▶ **Requirement**
Go line by line through the records below. Copy whichever lines contain the string "todos".

-=-=-=-=-

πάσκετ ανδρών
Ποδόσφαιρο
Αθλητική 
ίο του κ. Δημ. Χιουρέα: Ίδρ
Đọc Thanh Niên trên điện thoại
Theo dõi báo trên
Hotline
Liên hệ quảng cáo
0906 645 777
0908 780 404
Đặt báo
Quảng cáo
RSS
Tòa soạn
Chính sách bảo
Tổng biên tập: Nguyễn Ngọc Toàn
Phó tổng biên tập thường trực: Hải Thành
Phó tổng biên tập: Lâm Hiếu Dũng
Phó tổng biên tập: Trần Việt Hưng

-=-=-=-=-

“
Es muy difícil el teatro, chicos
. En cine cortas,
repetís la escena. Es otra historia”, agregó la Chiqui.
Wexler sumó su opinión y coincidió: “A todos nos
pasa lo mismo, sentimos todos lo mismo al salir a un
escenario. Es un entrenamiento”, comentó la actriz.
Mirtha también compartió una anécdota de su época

-=-=-=-=-

▶ **Exercise result**
Wexler sumó su opinión y coincidió: “A todos nos
pasa lo mismo, sentimos todos lo mismo al salir a un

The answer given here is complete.